Et ce ne fut que maintenant, de bon matin, que la réalité me rattrapa soudainement. Adel dormait encore, collé à ma personne, la bouche entrouverte et les cheveux dans les yeux. Je n'osais pas me redresser, de peur de le réveiller, et je me contentais donc d'extirper mon bras de sous la couette pour attraper mon portable, que j'avais laissé la veille sur sa table de chevet. Il était sept heures trente. Je ne me réveillais jamais aussi tôt un samedi matin. Qu'est-ce qui n'allait pas chez moi ? Je soupirai et reposai mon téléphone avant de passer une main sur mon visage. Adel remua vaguement à mes côtés, enfouissant un peu plus sa tête contre moi et je ne pus m'empêcher de rougir violemment. Avait-il seulement conscience qu'il me serrait comme on serrait un coussin ou un traversin ? Il était diablement mignon.
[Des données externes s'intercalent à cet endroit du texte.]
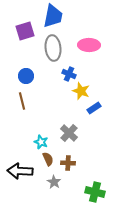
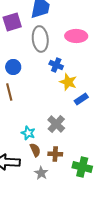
green cross: (95, 192) -> (82, 167), moved

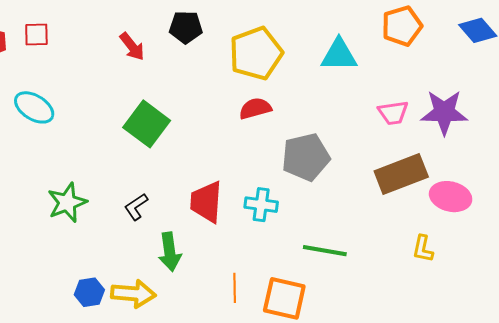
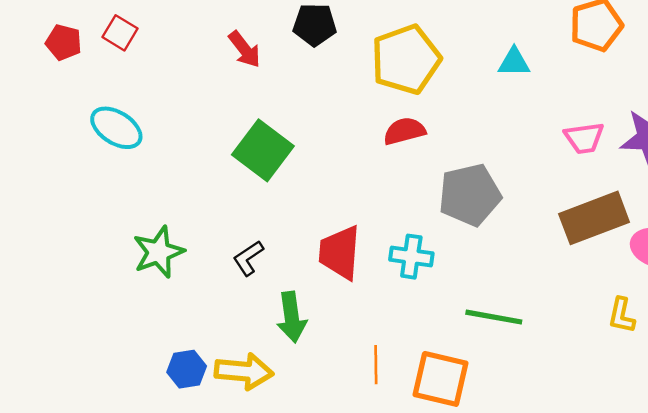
red square: (36, 34) -> (120, 33), turned 32
cyan triangle: (339, 55) -> (514, 62), size x0.7

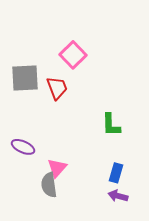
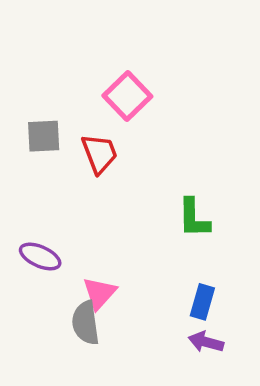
gray square: (25, 78) -> (44, 136), size x0.7

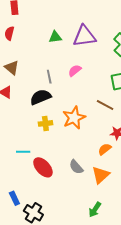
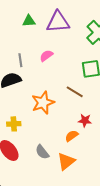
yellow cross: (45, 123) -> (14, 124), moved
Il n'avait pas le droit d'être comme ça. Pas aussi tôt dans la journée.

Ce fut plus fort que moi, je me penchais pour l'embrasser sur la joue. Il grommela quelque chose, remua un peu et ses yeux s'ouvrirent lentement. Il me dévisagea, d'abord un peu perplexe, et puis un sourire fin s'étira sur son visage. Oups, je l'avais réveillé. Il s'étira comme un chat, les deux bras en avant, avant de m'encercler de nouveau avec eux, et de replonger la tête dans le creux de mon cou. Ce réveil n'avait rien à voir avec celui de la soirée où j'avais atterris chez lui après une dispute avec ma mère. Il était toujours dans le lit, pour commencer et ensuite... Il y avait quelque chose de changé. C'était le baiser de la veille, je pouvais parier dessus, mais surtout le fait que nous nous étions admis à demi-mot qu'entre nous, ce n'était plus vraiment un lien amical. Nous avions aboli les dernières barrières derrière lesquelles nous nous étions réfugiés, et maintenant, nous en étions là.